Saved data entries
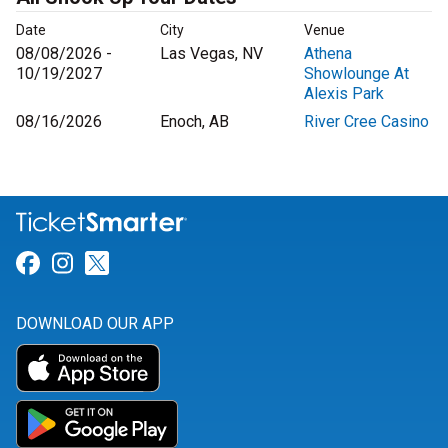
Date
City
Venue
08/08/2026 -
Las Vegas, NV
Athena
10/19/2027
Showlounge At
Alexis Park
08/16/2026
Enoch, AB
River Cree Casino
Link for Facebook
Link for Instagram
Link for Twitter
DOWNLOAD OUR APP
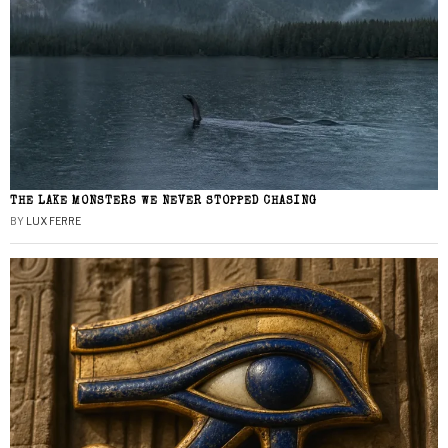
THE LAKE MONSTERS WE NEVER STOPPED CHASING
BY
LUX FERRE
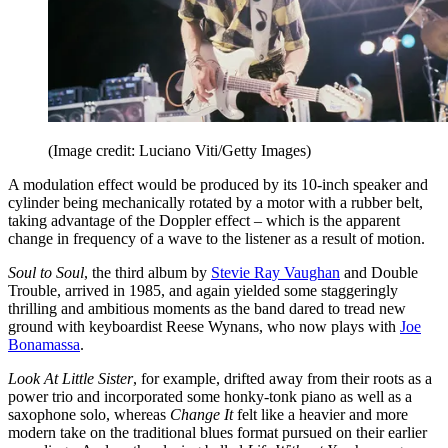
(Image credit: Luciano Viti/Getty Images)
A modulation effect would be produced by its 10-inch speaker and
cylinder being mechanically rotated by a motor with a rubber belt,
taking advantage of the Doppler effect – which is the apparent
change in frequency of a wave to the listener as a result of motion.
Soul to Soul
, the third album by
Stevie Ray Vaughan
and Double
Trouble, arrived in 1985, and again yielded some staggeringly
thrilling and ambitious moments as the band dared to tread new
ground with keyboardist Reese Wynans, who now plays with
Joe
Bonamassa
.
Look At Little Sister
, for example, drifted away from their roots as a
power trio and incorporated some honky-tonk piano as well as a
saxophone solo, whereas
Change It
felt like a heavier and more
modern take on the traditional blues format pursued on their earlier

■ **GOAL OF THE EXERCISE**:
Scan the entries above for the word "their", then copy every line in which it occurs.

■ **EXERCISE RESULT**:
, for example, drifted away from their roots as a
modern take on the traditional blues format pursued on their earlier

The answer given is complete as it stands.